* _TASK DESCRIPTION_
Working from the records below, repeat exactly the lines starting at the line that contains "s le ciel pour" and ending at the line that contains "4 Agustus 2026", inclusive.

++++++++++++++++++++

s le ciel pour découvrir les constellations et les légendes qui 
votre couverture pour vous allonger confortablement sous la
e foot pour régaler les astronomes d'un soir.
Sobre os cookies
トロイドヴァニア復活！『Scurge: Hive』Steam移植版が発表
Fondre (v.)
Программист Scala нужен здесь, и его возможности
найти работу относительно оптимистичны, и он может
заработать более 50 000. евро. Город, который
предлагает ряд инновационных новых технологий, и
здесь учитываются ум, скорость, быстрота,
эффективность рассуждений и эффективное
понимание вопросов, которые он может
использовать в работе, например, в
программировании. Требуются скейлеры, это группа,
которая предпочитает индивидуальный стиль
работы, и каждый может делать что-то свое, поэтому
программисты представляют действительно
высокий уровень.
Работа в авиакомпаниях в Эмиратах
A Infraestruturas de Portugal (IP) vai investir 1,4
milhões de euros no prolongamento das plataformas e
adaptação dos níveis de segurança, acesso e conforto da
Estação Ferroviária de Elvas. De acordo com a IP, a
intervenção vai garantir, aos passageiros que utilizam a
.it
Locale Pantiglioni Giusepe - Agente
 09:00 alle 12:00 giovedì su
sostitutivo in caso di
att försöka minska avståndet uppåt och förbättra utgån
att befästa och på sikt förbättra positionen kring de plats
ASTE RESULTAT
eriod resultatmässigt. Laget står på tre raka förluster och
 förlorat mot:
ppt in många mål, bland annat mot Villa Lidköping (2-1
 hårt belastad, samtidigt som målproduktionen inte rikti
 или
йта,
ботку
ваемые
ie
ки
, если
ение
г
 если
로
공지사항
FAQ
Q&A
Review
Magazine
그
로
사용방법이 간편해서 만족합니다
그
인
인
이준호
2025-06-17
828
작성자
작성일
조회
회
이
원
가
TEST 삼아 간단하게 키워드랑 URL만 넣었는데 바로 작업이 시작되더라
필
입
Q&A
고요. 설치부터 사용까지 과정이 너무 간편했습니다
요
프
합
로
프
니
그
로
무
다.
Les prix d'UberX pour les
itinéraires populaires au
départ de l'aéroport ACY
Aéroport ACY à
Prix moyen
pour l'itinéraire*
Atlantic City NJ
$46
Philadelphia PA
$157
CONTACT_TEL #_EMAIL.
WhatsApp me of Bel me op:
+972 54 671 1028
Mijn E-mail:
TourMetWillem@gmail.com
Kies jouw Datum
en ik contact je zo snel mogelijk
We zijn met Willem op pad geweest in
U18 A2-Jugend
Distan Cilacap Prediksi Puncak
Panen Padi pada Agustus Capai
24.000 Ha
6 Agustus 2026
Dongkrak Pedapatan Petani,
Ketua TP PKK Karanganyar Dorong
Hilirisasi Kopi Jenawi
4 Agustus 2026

++++++++++++++++++++

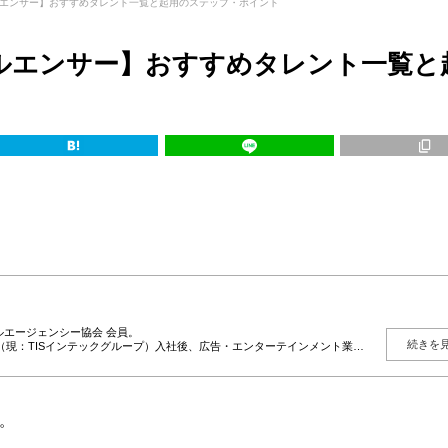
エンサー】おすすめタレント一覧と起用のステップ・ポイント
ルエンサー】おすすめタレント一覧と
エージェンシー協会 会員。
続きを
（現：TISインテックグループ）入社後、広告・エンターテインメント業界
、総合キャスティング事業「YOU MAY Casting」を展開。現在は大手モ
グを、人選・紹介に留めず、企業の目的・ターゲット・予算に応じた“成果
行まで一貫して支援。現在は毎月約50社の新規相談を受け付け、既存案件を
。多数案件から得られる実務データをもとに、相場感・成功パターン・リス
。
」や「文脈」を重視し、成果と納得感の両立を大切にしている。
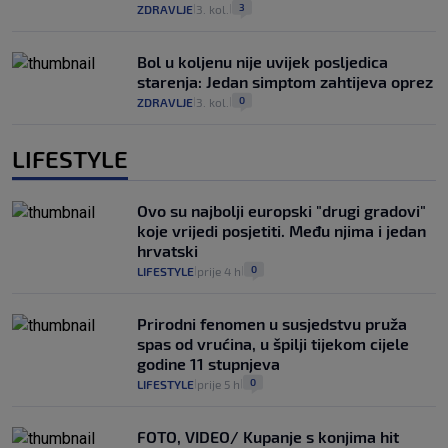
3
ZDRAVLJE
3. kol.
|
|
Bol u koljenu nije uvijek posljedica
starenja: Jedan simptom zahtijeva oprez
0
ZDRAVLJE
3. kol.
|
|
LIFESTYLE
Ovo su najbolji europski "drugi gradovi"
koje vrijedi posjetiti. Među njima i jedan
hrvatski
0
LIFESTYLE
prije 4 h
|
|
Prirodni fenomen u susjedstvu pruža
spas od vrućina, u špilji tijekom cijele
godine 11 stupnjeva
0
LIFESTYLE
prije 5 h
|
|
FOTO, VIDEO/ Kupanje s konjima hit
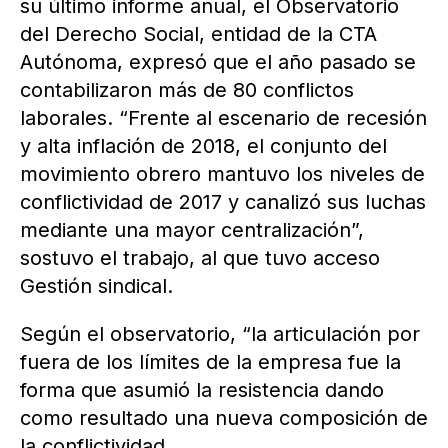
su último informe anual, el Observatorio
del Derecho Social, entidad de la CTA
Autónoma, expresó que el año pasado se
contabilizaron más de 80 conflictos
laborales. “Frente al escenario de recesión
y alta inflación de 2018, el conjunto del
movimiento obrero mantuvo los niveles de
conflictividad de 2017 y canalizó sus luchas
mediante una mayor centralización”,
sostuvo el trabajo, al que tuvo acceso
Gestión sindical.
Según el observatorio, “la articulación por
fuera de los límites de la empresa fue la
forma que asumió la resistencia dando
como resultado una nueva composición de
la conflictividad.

++++++++++++++++++++

* _EXERCISE OUTPUT_
s le ciel pour découvrir les constellations et les légendes qui 
votre couverture pour vous allonger confortablement sous la
e foot pour régaler les astronomes d'un soir.
Sobre os cookies
トロイドヴァニア復活！『Scurge: Hive』Steam移植版が発表
Fondre (v.)
Программист Scala нужен здесь, и его возможности
найти работу относительно оптимистичны, и он может
заработать более 50 000. евро. Город, который
предлагает ряд инновационных новых технологий, и
здесь учитываются ум, скорость, быстрота,
эффективность рассуждений и эффективное
понимание вопросов, которые он может
использовать в работе, например, в
программировании. Требуются скейлеры, это группа,
которая предпочитает индивидуальный стиль
работы, и каждый может делать что-то свое, поэтому
программисты представляют действительно
высокий уровень.
Работа в авиакомпаниях в Эмиратах
A Infraestruturas de Portugal (IP) vai investir 1,4
milhões de euros no prolongamento das plataformas e
adaptação dos níveis de segurança, acesso e conforto da
Estação Ferroviária de Elvas. De acordo com a IP, a
intervenção vai garantir, aos passageiros que utilizam a
.it
Locale Pantiglioni Giusepe - Agente
 09:00 alle 12:00 giovedì su
sostitutivo in caso di
att försöka minska avståndet uppåt och förbättra utgån
att befästa och på sikt förbättra positionen kring de plats
ASTE RESULTAT
eriod resultatmässigt. Laget står på tre raka förluster och
 förlorat mot:
ppt in många mål, bland annat mot Villa Lidköping (2-1
 hårt belastad, samtidigt som målproduktionen inte rikti
 или
йта,
ботку
ваемые
ie
ки
, если
ение
г
 если
로
공지사항
FAQ
Q&A
Review
Magazine
그
로
사용방법이 간편해서 만족합니다
그
인
인
이준호
2025-06-17
828
작성자
작성일
조회
회
이
원
가
TEST 삼아 간단하게 키워드랑 URL만 넣었는데 바로 작업이 시작되더라
필
입
Q&A
고요. 설치부터 사용까지 과정이 너무 간편했습니다
요
프
합
로
프
니
그
로
무
다.
Les prix d'UberX pour les
itinéraires populaires au
départ de l'aéroport ACY
Aéroport ACY à
Prix moyen
pour l'itinéraire*
Atlantic City NJ
$46
Philadelphia PA
$157
CONTACT_TEL #_EMAIL.
WhatsApp me of Bel me op:
+972 54 671 1028
Mijn E-mail:
TourMetWillem@gmail.com
Kies jouw Datum
en ik contact je zo snel mogelijk
We zijn met Willem op pad geweest in
U18 A2-Jugend
Distan Cilacap Prediksi Puncak
Panen Padi pada Agustus Capai
24.000 Ha
6 Agustus 2026
Dongkrak Pedapatan Petani,
Ketua TP PKK Karanganyar Dorong
Hilirisasi Kopi Jenawi
4 Agustus 2026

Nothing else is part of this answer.